Thank you, going on my reading list! Definitely not the best example then.
Nevertheless, the person I was replying to has 100% voted for murderers assuming they live in the US, unless they never voted for anyone who won. They consume products by businesses who murder. I strongly doubt they're a pacificism absolutist, given how extremely rare those are nowadays, as most people understand how quickly that falls apart when someone shows up with a big stick who can't be reasoned with.
I'm curious if you'll indulge a hypothetical. Imagine executives could be held responsible for deaths proven to be reasonable caused by their actions (or inactions) with penalties comparable to normal penalties for murder/manslaughter. And now this man was found responsible for a countless number of deaths, and thus himself sentenced to death, or lifetime solitary confinement if you happen to unconditionally oppose the death penalty. Would your view change?

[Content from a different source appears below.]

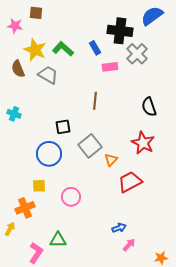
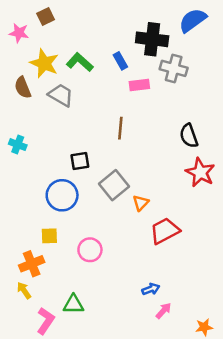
brown square: (36, 13) -> (46, 16), turned -32
gray cross: (137, 54) -> (174, 68), turned -30
red star: (143, 143) -> (200, 172), moved
yellow arrow: (10, 229) -> (24, 290), moved, turned -64

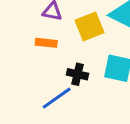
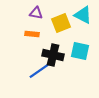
black cross: (78, 74) -> (53, 55), size x1.5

I assume the answer is yes, but I'm sure you see the issue with letting laws define one's own personal code. This isn't a 'gotcha' or anything. I myself have lots of cognitive dissonance on this issue, and am just genuinely curious what your take would be.

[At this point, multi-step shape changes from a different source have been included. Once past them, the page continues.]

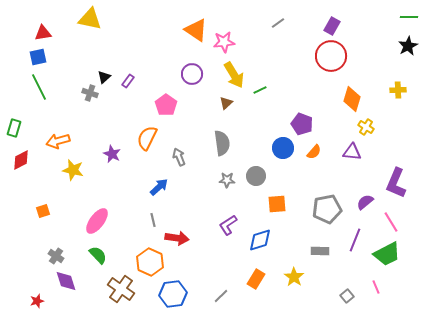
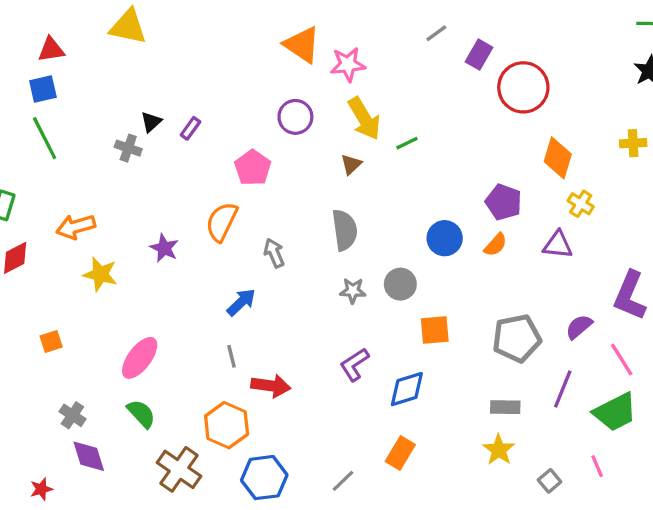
purple rectangle: (332, 26) -> (479, 55), moved
purple pentagon: (302, 124) -> (504, 202), moved
yellow star: (294, 277) -> (499, 450), moved

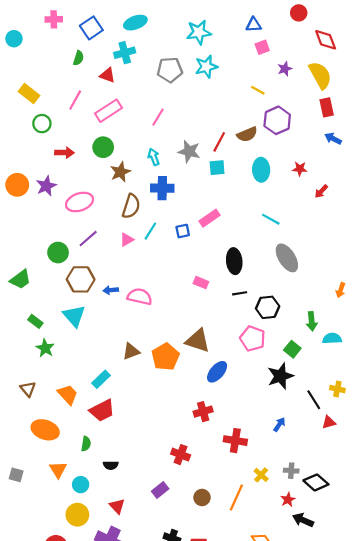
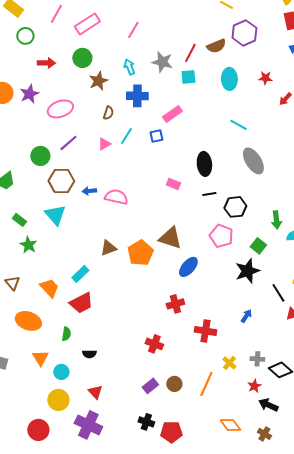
brown semicircle: (131, 206) -> (108, 113), size x0.6
pink rectangle: (210, 218) -> (172, 114), moved
purple rectangle: (160, 490) -> (150, 386), moved

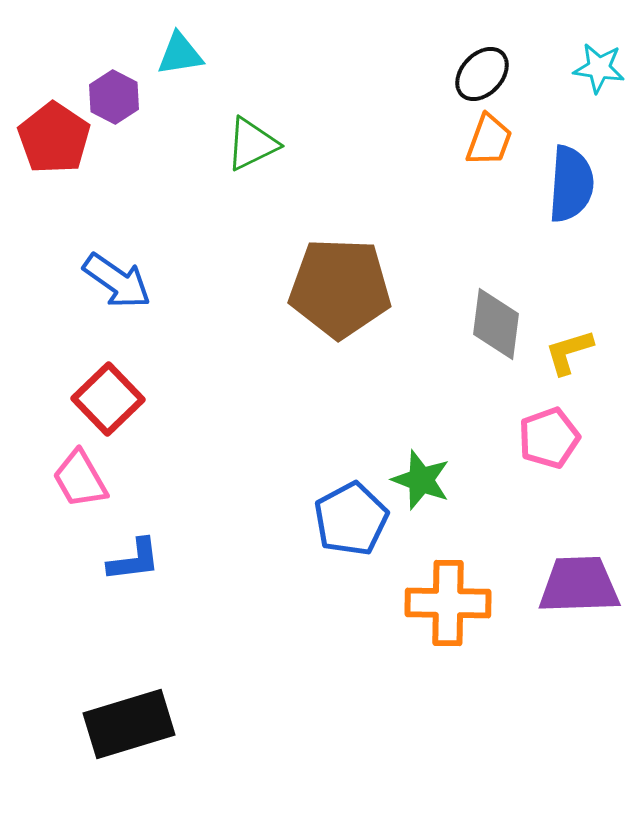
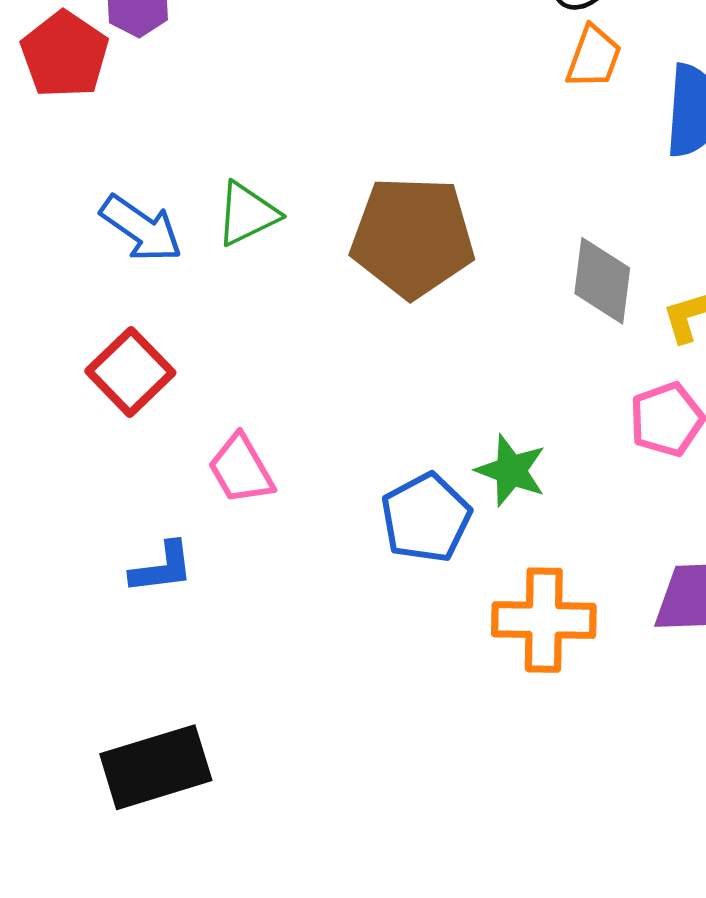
green triangle: (252, 144) -> (247, 214), moved
pink trapezoid: (80, 479) -> (241, 469), moved

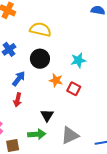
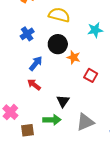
cyan star: (78, 60) -> (95, 30), moved
orange star: (56, 80) -> (74, 57), moved
red arrow: (18, 100) -> (34, 85), turned 112

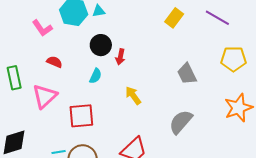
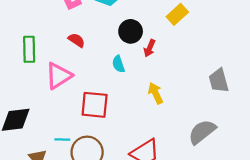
yellow rectangle: (174, 18) -> (177, 14), moved
cyan semicircle: (96, 76) -> (118, 64), turned 126

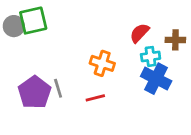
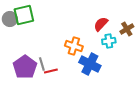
brown cross: (175, 40) -> (127, 29), turned -32
blue cross: (156, 79) -> (90, 64), moved
red line: (95, 98) -> (51, 71), moved

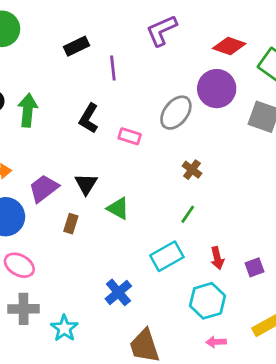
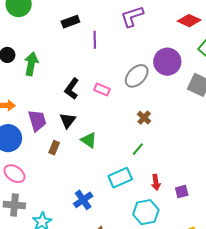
red diamond: (229, 46) -> (189, 21), moved
black L-shape: (89, 118) -> (72, 89), moved
purple trapezoid: (44, 188) -> (37, 121), turned 105

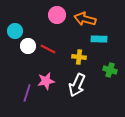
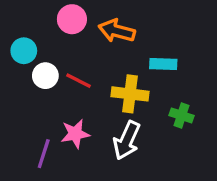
pink circle: (57, 15) -> (72, 19), moved
orange arrow: (85, 19) -> (117, 31), moved
yellow cross: (79, 57) -> (130, 94), size x1.5

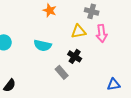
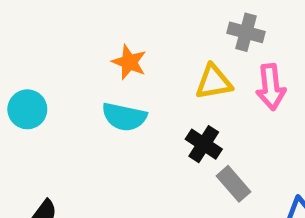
orange star: (50, 10) -> (129, 62), moved
gray rectangle: (62, 72) -> (234, 184), moved

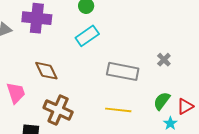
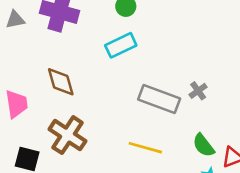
gray cross: (164, 60) -> (198, 91), moved
green semicircle: (162, 101) -> (203, 145), turned -84

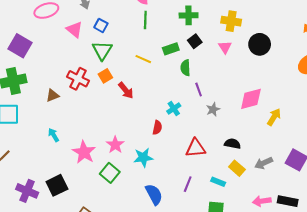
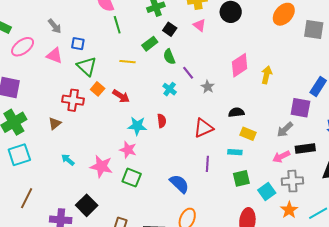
cyan cross: (174, 108) -> (170, 89), moved
cyan star: (143, 157) -> (137, 126), moved, turned 30
gray arrow: (264, 163) -> (285, 130), moved

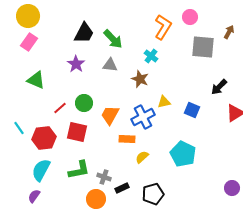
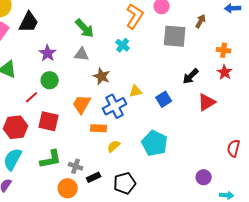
black trapezoid: (84, 33) -> (29, 22), moved
brown star: (140, 79) -> (102, 76), moved
green circle: (84, 103) -> (50, 80), moved
blue square: (192, 110) -> (164, 99), turned 35

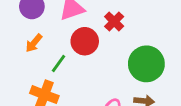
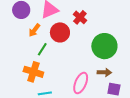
orange arrow: (34, 43) -> (34, 30), moved

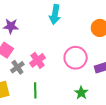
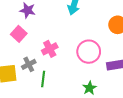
gray cross: (17, 67) -> (29, 64), moved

It's called the Medical Loss Ratio rule of the Affordable Care Act. From my understanding the law states that health insurers MUST spend 80% of revenue from premiums on health care and if they don't, they must provide rebates to the policy holders. This is one of the reasons why health care costs have gone through the roof; health insurers must be spending all this money on health care costs, so they buy pharmacies and gouge the costs of cheap medicine to make up for the lost profits. Instead of paying $5 for insulin, they make you pay $60, which helps them hit the 80% rule.
> so they buy pharmacies and gouge the costs of cheap medicine to make up for the lost profits. Instead of paying $5 for insulin, they make you pay $60, which helps them hit the 80% rule.
Yah, that's not really true. Sure if they can increase healthcare costs, then they can increase premiums, but that also makes them less competitive.
But the bigger reason it's not true is that insurance companies don't set the reimbursement rate for drugs in the first places. Instead that's set by PBM's, which are separate companies. Insurance companies hate PBM's because the PBM's prevent the insurance companies from doing exactly like you describe.
(This hate translates into a lot of badmouthing which I'm sure you'll find if you lookup PBM's. They get called "middlemen" who take money and don't provide a service - this is just propaganda by insurance companies.)
The whole hero worship of Luigi is based on a complete misunderstanding of who actually causes healthcare costs to be high. It's not insurance companies or PBM's! It's actually Dr's and hospitals.
> This is one of the reasons why health care costs have gone through the roof.
I doubt that it has much affect, for two reasons.
1. Looking at graphs of US health care costs over time I don't really see much change in the growth of health care costs during pre-ACA times and post-ACA times.
2. Looking at health care costs of other first world countries, their health care costs over the 50 years have been growing fairly similarly to the way US health care costs having been growing.
This suggests that the reasons for most health care cost increases in the US are neither things we do differently than most other first world countries (e.g. more heavily relying on private for-profit insurance companies) nor any relatively recent changes to how we regulate things.
So... if claims (and thus expenses) are reduced but we have the same revenue, we simply need to increase some other expenses: raise C-suite salaries! :) I'm speculating/joking, but wouldn't be surprised if it turned out to be accurate.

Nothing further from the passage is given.